[Transcribed page contents]
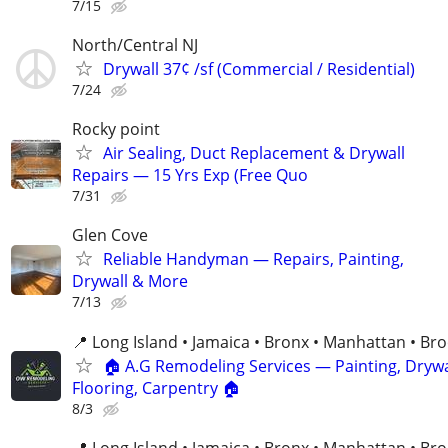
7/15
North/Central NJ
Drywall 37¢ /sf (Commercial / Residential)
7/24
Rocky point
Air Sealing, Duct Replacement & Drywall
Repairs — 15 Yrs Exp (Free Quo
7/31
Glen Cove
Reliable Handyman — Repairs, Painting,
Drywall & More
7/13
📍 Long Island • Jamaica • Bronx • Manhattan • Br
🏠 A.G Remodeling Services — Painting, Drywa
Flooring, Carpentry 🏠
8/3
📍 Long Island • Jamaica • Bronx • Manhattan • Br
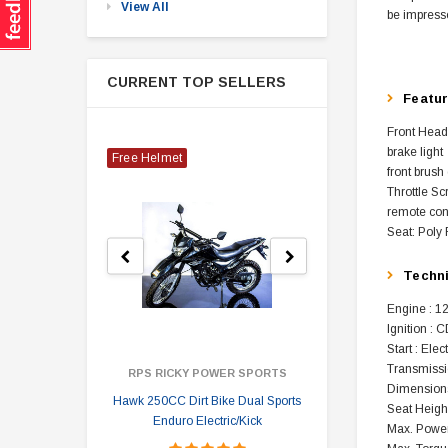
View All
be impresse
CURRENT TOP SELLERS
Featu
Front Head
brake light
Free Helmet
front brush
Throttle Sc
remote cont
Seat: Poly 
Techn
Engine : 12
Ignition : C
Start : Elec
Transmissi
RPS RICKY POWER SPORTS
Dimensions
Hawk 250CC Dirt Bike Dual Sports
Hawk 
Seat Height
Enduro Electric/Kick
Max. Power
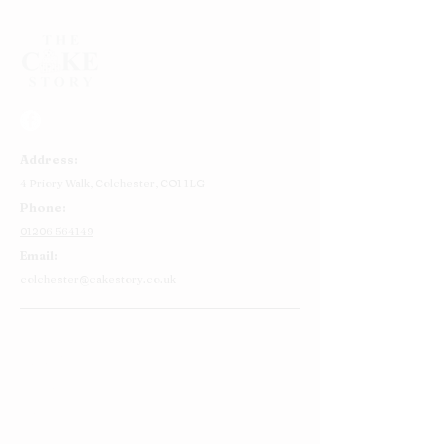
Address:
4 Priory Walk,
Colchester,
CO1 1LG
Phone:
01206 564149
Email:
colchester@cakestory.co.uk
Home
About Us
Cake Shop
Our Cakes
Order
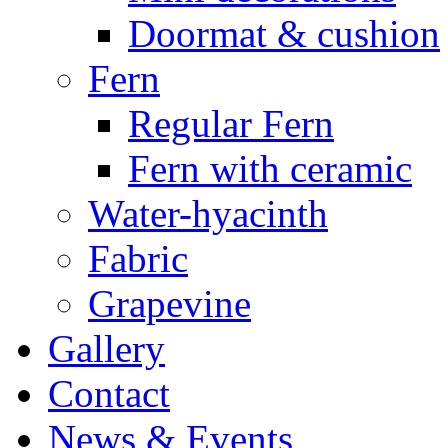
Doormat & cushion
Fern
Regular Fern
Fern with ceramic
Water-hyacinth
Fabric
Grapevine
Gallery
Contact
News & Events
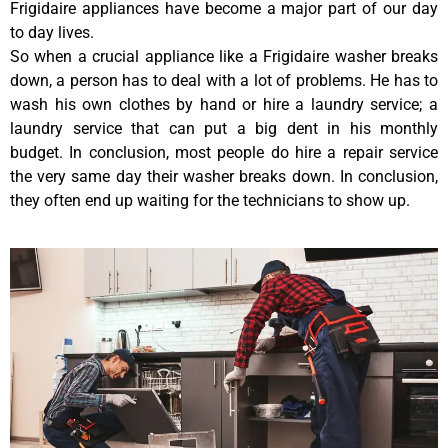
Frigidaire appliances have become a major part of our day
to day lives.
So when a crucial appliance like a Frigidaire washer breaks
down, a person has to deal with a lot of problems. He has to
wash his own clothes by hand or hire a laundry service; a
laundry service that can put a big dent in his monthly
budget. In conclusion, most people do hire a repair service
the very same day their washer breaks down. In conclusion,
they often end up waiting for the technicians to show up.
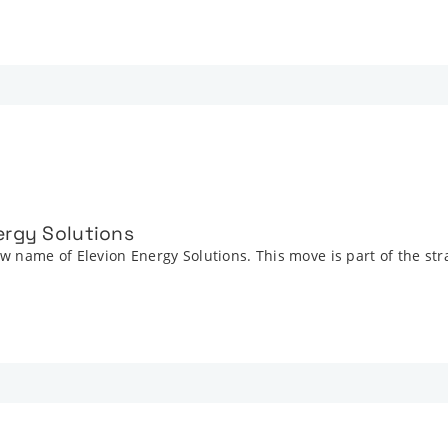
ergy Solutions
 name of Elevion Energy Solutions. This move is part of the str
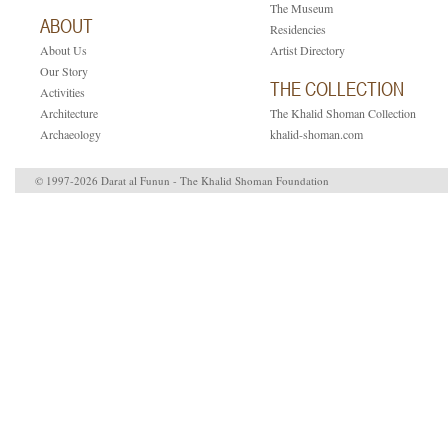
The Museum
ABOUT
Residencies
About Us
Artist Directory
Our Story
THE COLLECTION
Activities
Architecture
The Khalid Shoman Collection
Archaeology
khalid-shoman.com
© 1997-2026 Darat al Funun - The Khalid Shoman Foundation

---

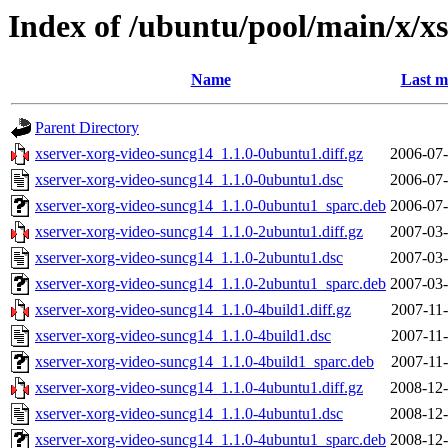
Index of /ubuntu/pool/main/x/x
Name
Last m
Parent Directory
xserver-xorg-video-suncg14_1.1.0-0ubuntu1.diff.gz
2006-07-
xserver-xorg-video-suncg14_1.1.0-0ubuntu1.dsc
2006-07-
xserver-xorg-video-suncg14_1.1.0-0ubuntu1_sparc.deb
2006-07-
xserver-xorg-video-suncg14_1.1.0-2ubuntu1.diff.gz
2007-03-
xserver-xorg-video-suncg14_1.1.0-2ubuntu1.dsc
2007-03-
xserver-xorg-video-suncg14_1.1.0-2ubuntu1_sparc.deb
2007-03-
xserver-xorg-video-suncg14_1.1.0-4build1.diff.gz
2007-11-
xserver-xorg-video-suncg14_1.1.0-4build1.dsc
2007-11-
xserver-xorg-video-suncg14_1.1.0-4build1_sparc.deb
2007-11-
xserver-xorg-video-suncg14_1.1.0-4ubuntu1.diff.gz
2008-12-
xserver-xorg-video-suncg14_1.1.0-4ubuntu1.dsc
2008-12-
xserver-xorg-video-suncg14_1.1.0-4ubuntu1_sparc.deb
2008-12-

* * *

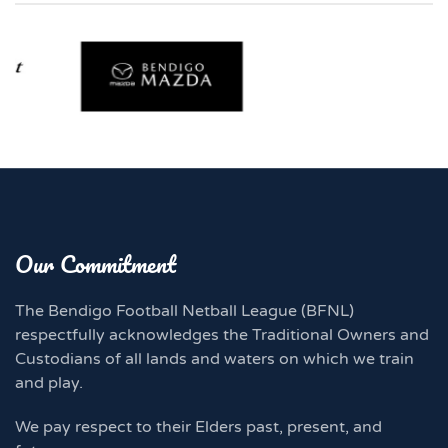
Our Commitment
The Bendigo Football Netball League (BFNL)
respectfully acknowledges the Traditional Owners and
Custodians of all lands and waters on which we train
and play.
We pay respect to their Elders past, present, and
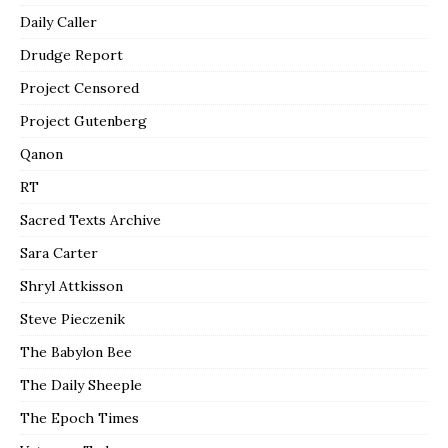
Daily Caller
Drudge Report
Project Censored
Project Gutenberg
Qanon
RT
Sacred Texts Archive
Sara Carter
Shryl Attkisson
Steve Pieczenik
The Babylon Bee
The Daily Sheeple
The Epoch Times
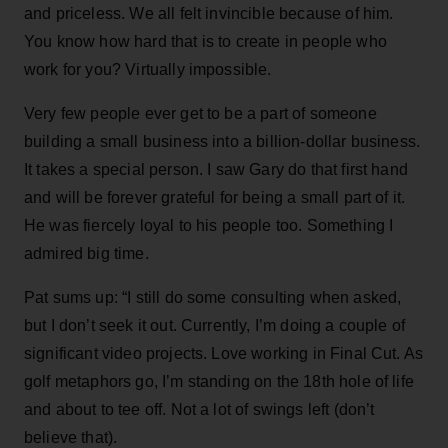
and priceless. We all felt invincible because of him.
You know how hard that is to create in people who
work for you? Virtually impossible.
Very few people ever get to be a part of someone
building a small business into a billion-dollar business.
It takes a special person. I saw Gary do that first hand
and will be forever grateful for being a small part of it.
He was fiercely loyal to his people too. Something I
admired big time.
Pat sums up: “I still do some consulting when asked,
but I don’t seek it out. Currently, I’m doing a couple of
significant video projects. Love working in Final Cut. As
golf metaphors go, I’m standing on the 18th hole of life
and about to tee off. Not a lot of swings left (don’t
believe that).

EXERCISE INSTRUCTIONS
Show the lines of the records that include the string "laundry".

ANSWER TO THIS TASK
wash his own clothes by hand or hire a laundry service; a
laundry service that can put a big dent in his monthly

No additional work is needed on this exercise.